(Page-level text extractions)
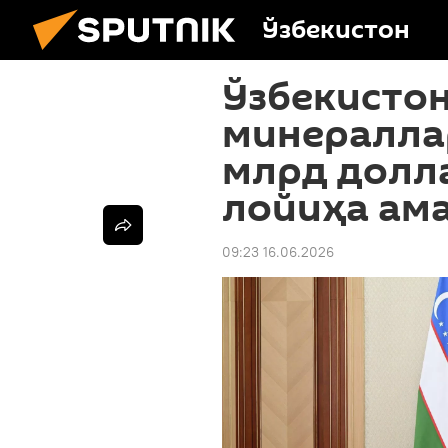
Ўзбекистон
Ўзбекисто
минераллар
млрд долла
лойиҳа ам
09:23 16.06.2026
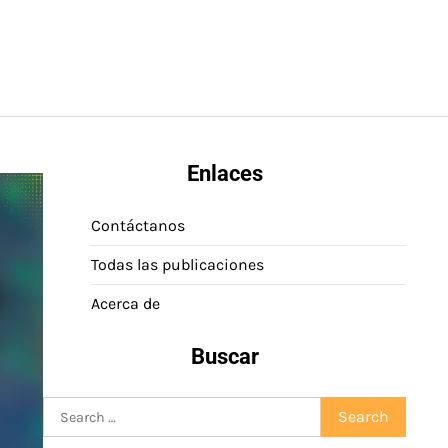
Enlaces
Contáctanos
Todas las publicaciones
Acerca de
Buscar
Search
for:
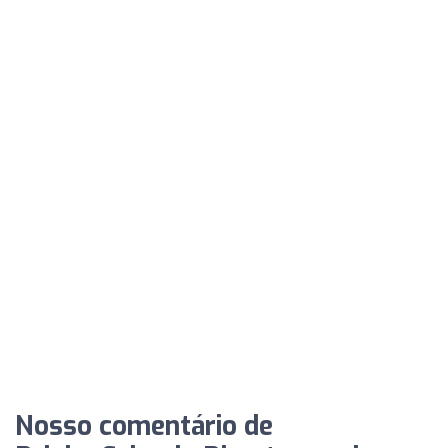
Nosso comentário de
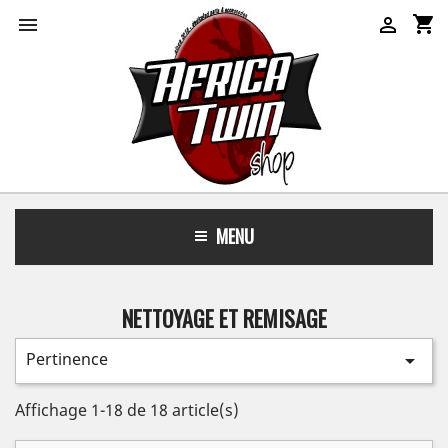
shopping_cart


MENU
NETTOYAGE ET REMISAGE
Pertinence

Affichage 1-18 de 18 article(s)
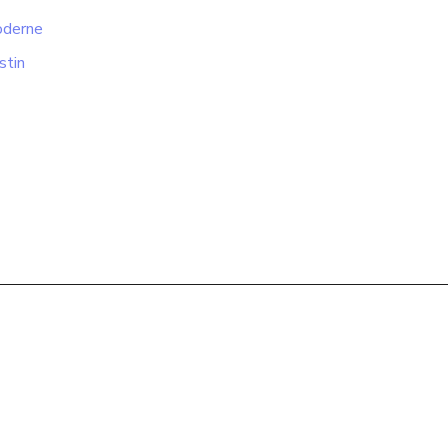
moderne
stin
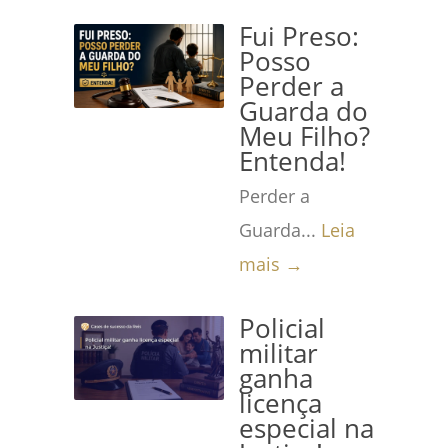
Fui Preso:
Posso
Perder a
Guarda do
Meu Filho?
Entenda!
Perder a
Guarda...
Leia
mais →
Policial
militar
ganha
licença
especial na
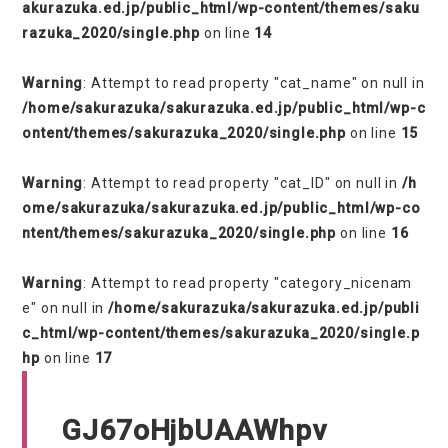
akurazuka.ed.jp/public_html/wp-content/themes/saku
razuka_2020/single.php
on line
14
Warning
: Attempt to read property "cat_name" on null in
/home/sakurazuka/sakurazuka.ed.jp/public_html/wp-c
ontent/themes/sakurazuka_2020/single.php
on line
15
Warning
: Attempt to read property "cat_ID" on null in
/h
ome/sakurazuka/sakurazuka.ed.jp/public_html/wp-co
ntent/themes/sakurazuka_2020/single.php
on line
16
Warning
: Attempt to read property "category_nicenam
e" on null in
/home/sakurazuka/sakurazuka.ed.jp/publi
c_html/wp-content/themes/sakurazuka_2020/single.p
hp
on line
17
GJ67oHjbUAAWhpv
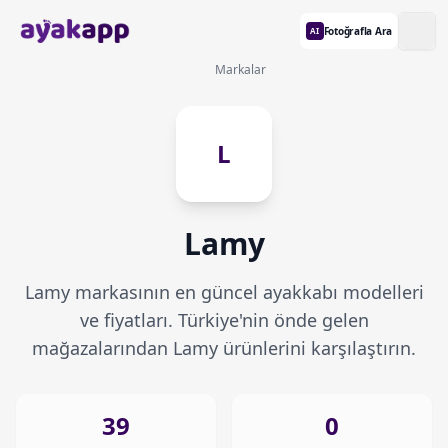
Fotoğrafla Ara
AI
Markalar
L
Lamy
Lamy markasının en güncel ayakkabı modelleri
ve fiyatları. Türkiye'nin önde gelen
mağazalarından Lamy ürünlerini karşılaştırın.
39
0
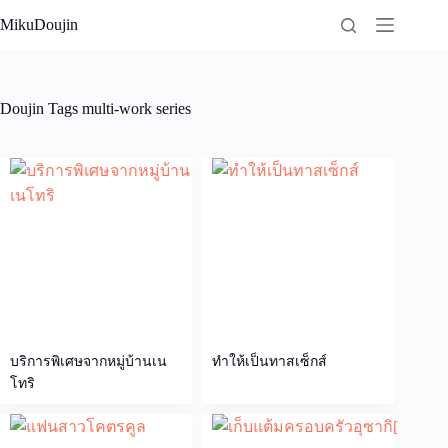
Skip
MikuDoujin
to
content
Doujin Tags
multi-work series
บริการพิเศษจากหมู่บ้านเน
ทำให้เป็นทาสเซ็กส์
โทริ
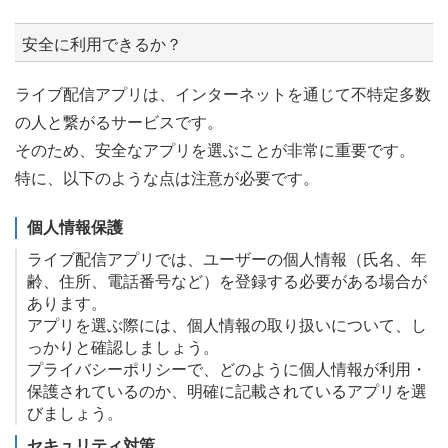
安全に利用できるか？
ライブ配信アプリは、インターネットを通じて不特定多数
の人と繋がるサービスです。
そのため、安全なアプリを選ぶことが非常に重要です。
特に、以下のような点は注意が必要です。
個人情報保護
ライブ配信アプリでは、ユーザーの個人情報（氏名、年
齢、住所、電話番号など）を登録する必要がある場合が
あります。
アプリを選ぶ際には、個人情報の取り扱いについて、し
っかりと確認しましょう。
プライバシーポリシーで、どのように個人情報が利用・
保護されているのか、明確に記載されているアプリを選
びましょう。
セキュリティ対策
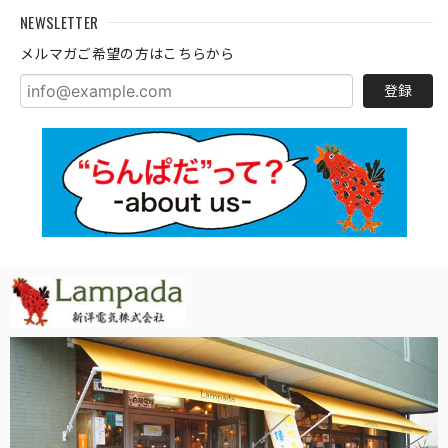
NEWSLETTER
メルマガご希望の方はこちらから
登録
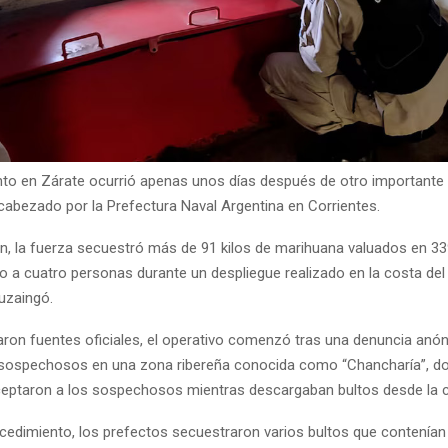
nto en Zárate ocurrió apenas unos días después de otro importante
cabezado por la Prefectura Naval Argentina en Corrientes.
n, la fuerza secuestró más de 91 kilos de marihuana valuados en 33
o a cuatro personas durante un despliegue realizado en la costa del 
tuzaingó.
ron fuentes oficiales, el operativo comenzó tras una denuncia anó
sospechosos en una zona ribereña conocida como “Chancharía”, do
ceptaron a los sospechosos mientras descargaban bultos desde la 
ocedimiento, los prefectos secuestraron varios bultos que contenía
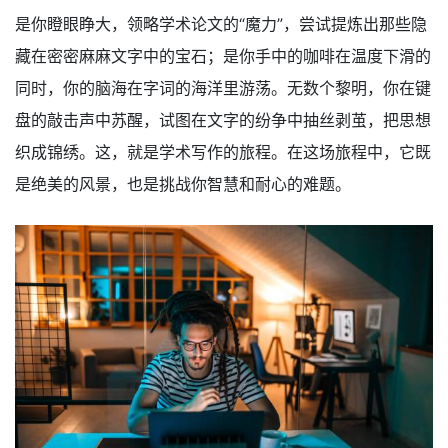
是你瞪眼睁大，领略学术论文的“魔力”，尝试提炼出那些隐
藏在密密麻麻文字中的宝石；是你手中的咖啡在温度下滑的
同时，你的脑海在字词的海洋里游荡。无数个黎明，你在键
盘的敲击声中苏醒，试图在文字的纷争中抽丝剥茧，把思想
织成锦绣。这，就是学术写作的旅程。在这场旅程中，它既
是绝美的风景，也是挑战你智慧和耐心的难题。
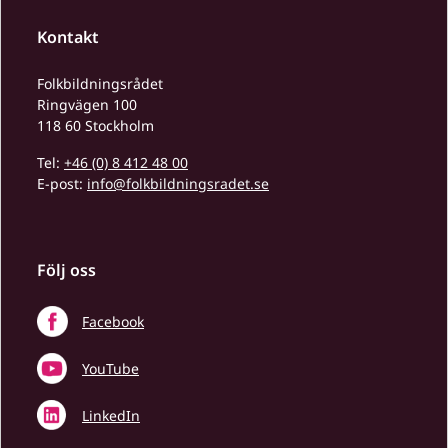
Kontakt
Folkbildningsrådet
Ringvägen 100
118 60 Stockholm
Tel:
+46 (0) 8 412 48 00
E-post:
info@folkbildningsradet.se
Följ oss
Facebook
YouTube
LinkedIn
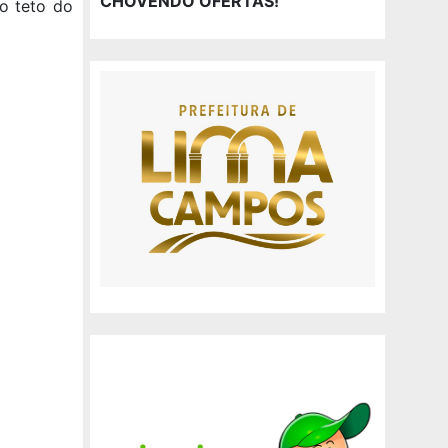
CHOVENDO OFERTAS!
o teto do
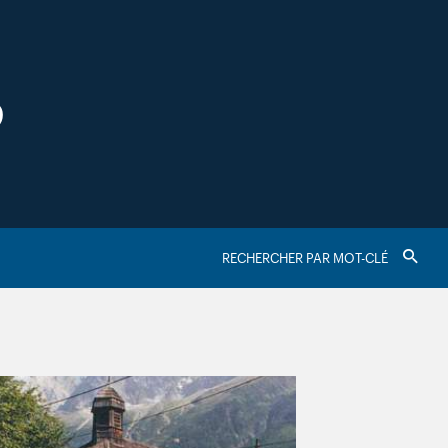
S
RECHERCHER
Valider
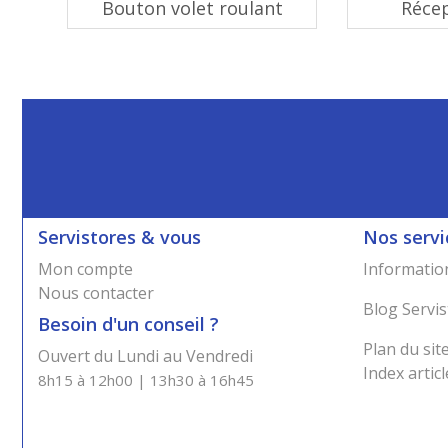
Bouton volet roulant
Réce
Servistores & vous
Nos servi
Mon compte
Information
Nous contacter
Blog Servis
Besoin d'un conseil ?
Plan du sit
Ouvert du Lundi au Vendredi
Index articl
8h15 à 12h00 | 13h30 à 16h45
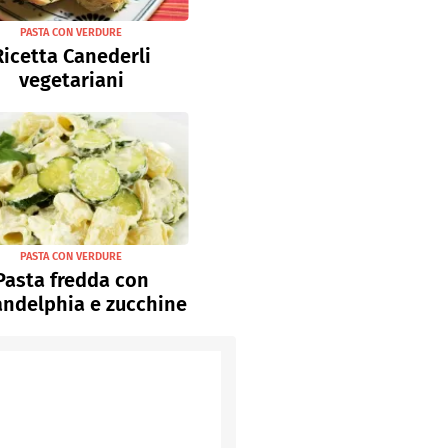
PASTA CON VERDURE
Ricetta Canederli
vegetariani
PASTA CON VERDURE
Pasta fredda con
andelphia e zucchine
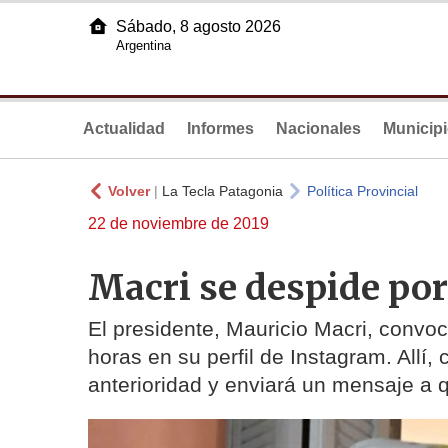
Sábado, 8 agosto 2026
Argentina
Actualidad
Informes
Nacionales
Municip
Volver
|
La Tecla Patagonia
Política Provincial
22 de noviembre de 2019
Macri se despide po
El presidente, Mauricio Macri, convoc
horas en su perfil de Instagram. Allí,
anterioridad y enviará un mensaje a 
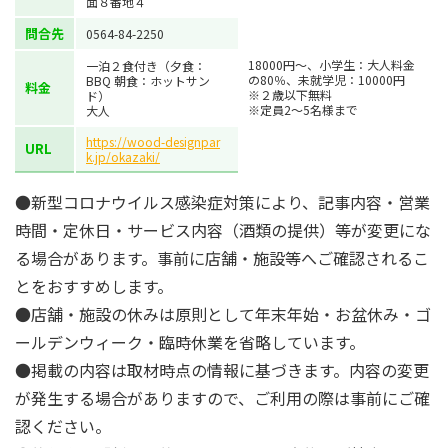
面８番地４
問合先
0564-84-2250
18000円〜、小学生：大人料金
一泊２食付き（夕食：
の80％、未就学児：10000円
BBQ 朝食：ホットサン
料金
※２歳以下無料
ド）
※定員2〜5名様まで
大人
https://wood-designpar
URL
k.jp/okazaki/
●新型コロナウイルス感染症対策により、記事内容・営業
時間・定休日・サービス内容（酒類の提供）等が変更にな
る場合があります。事前に店舗・施設等へご確認されるこ
とをおすすめします。
●店舗・施設の休みは原則として年末年始・お盆休み・ゴ
ールデンウィーク・臨時休業を省略しています。
●掲載の内容は取材時点の情報に基づきます。内容の変更
が発生する場合がありますので、ご利用の際は事前にご確
認ください。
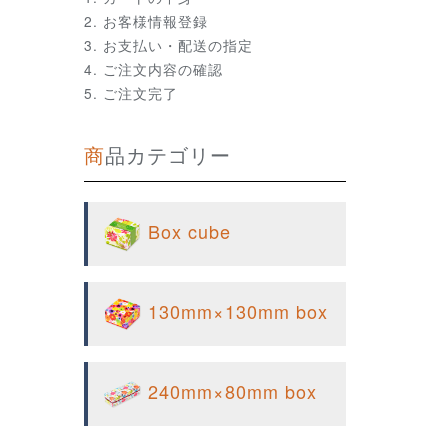
お客様情報登録
お支払い・配送の指定
ご注文内容の確認
ご注文完了
商品カテゴリー
Box cube
130mm×130mm box
240mm×80mm box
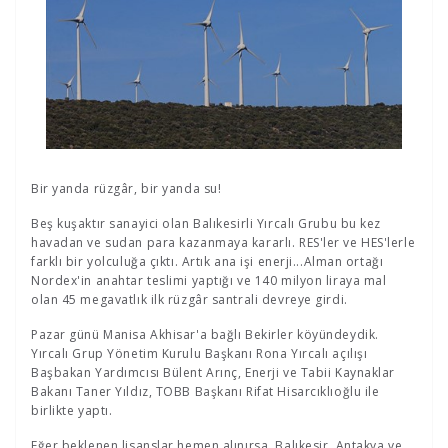
Bir yanda rüzgâr, bir yanda su!
Beş kuşaktır sanayici olan Balıkesirli Yırcalı Grubu bu kez
havadan ve sudan para kazanmaya kararlı. RES'ler ve HES'lerle
farklı bir yolculuğa çıktı. Artık ana işi enerji...Alman ortağı
Nordex'in anahtar teslimi yaptığı ve 140 milyon liraya mal
olan 45 megavatlık ilk rüzgâr santrali devreye girdi.
Pazar günü Manisa Akhisar'a bağlı Bekirler köyündeydik.
Yırcalı Grup Yönetim Kurulu Başkanı Rona Yırcalı açılışı
Başbakan Yardımcısı Bülent Arınç, Enerji ve Tabii Kaynaklar
Bakanı Taner Yıldız, TOBB Başkanı Rifat Hisarcıklıoğlu ile
birlikte yaptı.
Eğer beklenen lisanslar hemen alınırsa, Balıkesir, Antakya ve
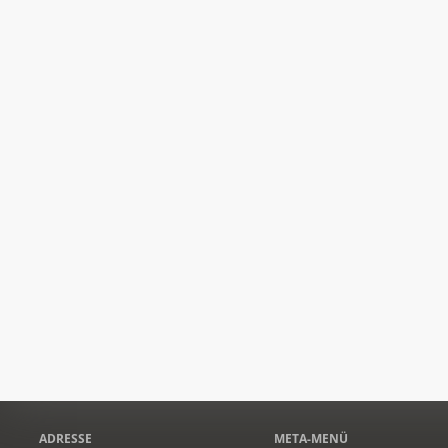
ADRESSE
META-MENÜ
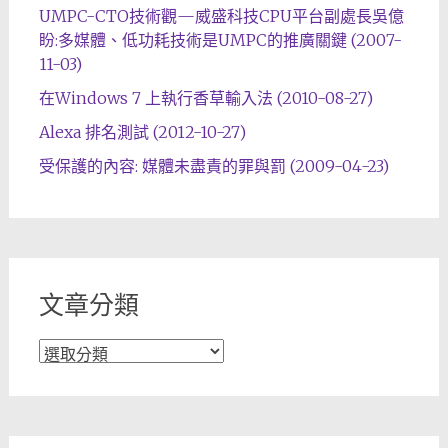
UMPC-CTO技術觀—威盛科技CPU平台副處長吳億
盼:多媒體、低功耗技術是UMPC的推廣關鍵 (2007-
11-03)
在Windows 7 上執行香草輸入法 (2010-08-27)
Alexa 排名測試 (2012-10-27)
受保護的內容: 媒體未盡責的罪與罰 (2009-04-23)
文章分類
文
章
分
類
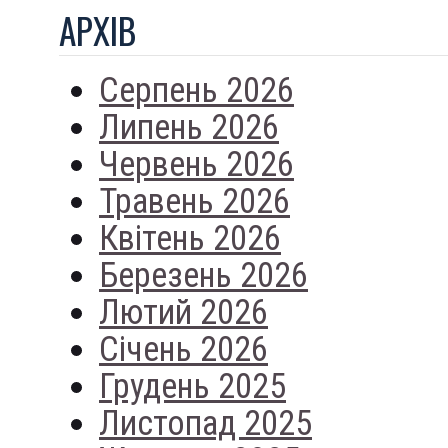
АРХIВ
Серпень 2026
Липень 2026
Червень 2026
Травень 2026
Квітень 2026
Березень 2026
Лютий 2026
Січень 2026
Грудень 2025
Листопад 2025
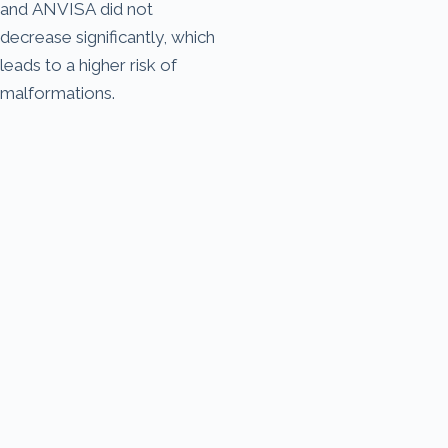
and ANVISA did not
decrease significantly, which
leads to a higher risk of
malformations.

#### [PROBLEM DETAILS]
Restate every record exactly, please; do not copy the pictures.

#### [TASK SOLUTION]
Ўзбекистон
Ўзбекисто
минераллар
млрд долла
лойиҳа ам
09:23 16.06.2026
Enlaces
Contáctanos
Todas las publicaciones
Acerca de
Buscar
Search
for:
Nosso comentário de
shopping_cart


MENU
NETTOYAGE ET REMISAGE
Pertinence

Affichage 1-18 de 18 article(s)
moderne
stin
Fui Preso:
Posso
Perder a
Guarda do
Meu Filho?
Entenda!
Perder a
Guarda...
Leia
mais →
Policial
militar
ganha
licença
especial na
akurazuka.ed.jp/public_html/wp-content/themes/saku
razuka_2020/single.php
on line
14
Warning
: Attempt to read property "cat_name" on null in
/home/sakurazuka/sakurazuka.ed.jp/public_html/wp-c
ontent/themes/sakurazuka_2020/single.php
on line
15
Warning
: Attempt to read property "cat_ID" on null in
/h
ome/sakurazuka/sakurazuka.ed.jp/public_html/wp-co
ntent/themes/sakurazuka_2020/single.php
on line
16
Warning
: Attempt to read property "category_nicenam
e" on null in
/home/sakurazuka/sakurazuka.ed.jp/publi
c_html/wp-content/themes/sakurazuka_2020/single.p
hp
on line
17
GJ67oHjbUAAWhpv
Fotoğrafla Ara
AI
Markalar
L
Lamy
Lamy markasının en güncel ayakkabı modelleri
ve fiyatları. Türkiye'nin önde gelen
mağazalarından Lamy ürünlerini karşılaştırın.
39
0
Skip
MikuDoujin
to
content
Doujin Tags
multi-work series
บริการพิเศษจากหมู่บ้านเน
ทำให้เป็นทาสเซ็กส์
โทริ
安全に利用できるか？
ライブ配信アプリは、インターネットを通じて不特定多数
の人と繋がるサービスです。
そのため、安全なアプリを選ぶことが非常に重要です。
特に、以下のような点は注意が必要です。
個人情報保護
ライブ配信アプリでは、ユーザーの個人情報（氏名、年
齢、住所、電話番号など）を登録する必要がある場合が
あります。
アプリを選ぶ際には、個人情報の取り扱いについて、し
っかりと確認しましょう。
プライバシーポリシーで、どのように個人情報が利用・
保護されているのか、明確に記載されているアプリを選
びましょう。
セキュリティ対策
NEWSLETTER
メルマガご希望の方はこちらから
登録
nto en Zárate ocurrió apenas unos días después de otro importante
cabezado por la Prefectura Naval Argentina en Corrientes.
n, la fuerza secuestró más de 91 kilos de marihuana valuados en 33
o a cuatro personas durante un despliegue realizado en la costa del 
tuzaingó.
ron fuentes oficiales, el operativo comenzó tras una denuncia anó
sospechosos en una zona ribereña conocida como “Chancharía”, do
ceptaron a los sospechosos mientras descargaban bultos desde la 
ocedimiento, los prefectos secuestraron varios bultos que contenía
是你瞪眼睁大，领略学术论文的“魔力”，尝试提炼出那些隐
藏在密密麻麻文字中的宝石；是你手中的咖啡在温度下滑的
同时，你的脑海在字词的海洋里游荡。无数个黎明，你在键
盘的敲击声中苏醒，试图在文字的纷争中抽丝剥茧，把思想
织成锦绣。这，就是学术写作的旅程。在这场旅程中，它既
是绝美的风景，也是挑战你智慧和耐心的难题。
Kontakt
Folkbildningsrådet
Ringvägen 100
118 60 Stockholm
Tel:
+46 (0) 8 412 48 00
E-post:
info@folkbildningsradet.se
Följ oss
Facebook
YouTube
LinkedIn
CHOVENDO OFERTAS!
o teto do
S
RECHERCHER
Valider
Bouton volet roulant
Réce
Servistores & vous
Nos servi
Mon compte
Information
Nous contacter
Blog Servis
Besoin d'un conseil ?
Plan du sit
Ouvert du Lundi au Vendredi
Index articl
8h15 à 12h00 | 13h30 à 16h45
PASTA CON VERDURE
Ricetta Canederli
vegetariani
PASTA CON VERDURE
Pasta fredda con
andelphia e zucchine
Sábado, 8 agosto 2026
Argentina
Actualidad
Informes
Nacionales
Municip
Volver
|
La Tecla Patagonia
Política Provincial
22 de noviembre de 2019
Macri se despide po
El presidente, Mauricio Macri, convoc
horas en su perfil de Instagram. Allí,
anterioridad y enviará un mensaje a 
面８番地４
問合先
0564-84-2250
18000円〜、小学生：大人料金
一泊２食付き（夕食：
の80％、未就学児：10000円
BBQ 朝食：ホットサン
料金
※２歳以下無料
ド）
※定員2〜5名様まで
大人
https://wood-designpar
URL
k.jp/okazaki/
●新型コロナウイルス感染症対策により、記事内容・営業
時間・定休日・サービス内容（酒類の提供）等が変更にな
る場合があります。事前に店舗・施設等へご確認されるこ
とをおすすめします。
●店舗・施設の休みは原則として年末年始・お盆休み・ゴ
ールデンウィーク・臨時休業を省略しています。
●掲載の内容は取材時点の情報に基づきます。内容の変更
が発生する場合がありますので、ご利用の際は事前にご確
認ください。
お客様情報登録
お支払い・配送の指定
ご注文内容の確認
ご注文完了
商品カテゴリー
Box cube
130mm×130mm box
240mm×80mm box
Bir yanda rüzgâr, bir yanda su!
Beş kuşaktır sanayici olan Balıkesirli Yırcalı Grubu bu kez
havadan ve sudan para kazanmaya kararlı. RES'ler ve HES'lerle
farklı bir yolculuğa çıktı. Artık ana işi enerji...Alman ortağı
Nordex'in anahtar teslimi yaptığı ve 140 milyon liraya mal
olan 45 megavatlık ilk rüzgâr santrali devreye girdi.
Pazar günü Manisa Akhisar'a bağlı Bekirler köyündeydik.
Yırcalı Grup Yönetim Kurulu Başkanı Rona Yırcalı açılışı
Başbakan Yardımcısı Bülent Arınç, Enerji ve Tabii Kaynaklar
Bakanı Taner Yıldız, TOBB Başkanı Rifat Hisarcıklıoğlu ile
birlikte yaptı.
Eğer beklenen lisanslar hemen alınırsa, Balıkesir, Antakya ve
ADRESSE
META-MENÜ
UMPC-CTO技術觀—威盛科技CPU平台副處長吳億
盼:多媒體、低功耗技術是UMPC的推廣關鍵 (2007-
11-03)
在Windows 7 上執行香草輸入法 (2010-08-27)
Alexa 排名測試 (2012-10-27)
受保護的內容: 媒體未盡責的罪與罰 (2009-04-23)
文章分類
文
章
分
類
АРХIВ
Серпень 2026
Липень 2026
Червень 2026
Травень 2026
Квітень 2026
Березень 2026
Лютий 2026
Січень 2026
Грудень 2025
Листопад 2025
and ANVISA did not
decrease significantly, which
leads to a higher risk of
malformations.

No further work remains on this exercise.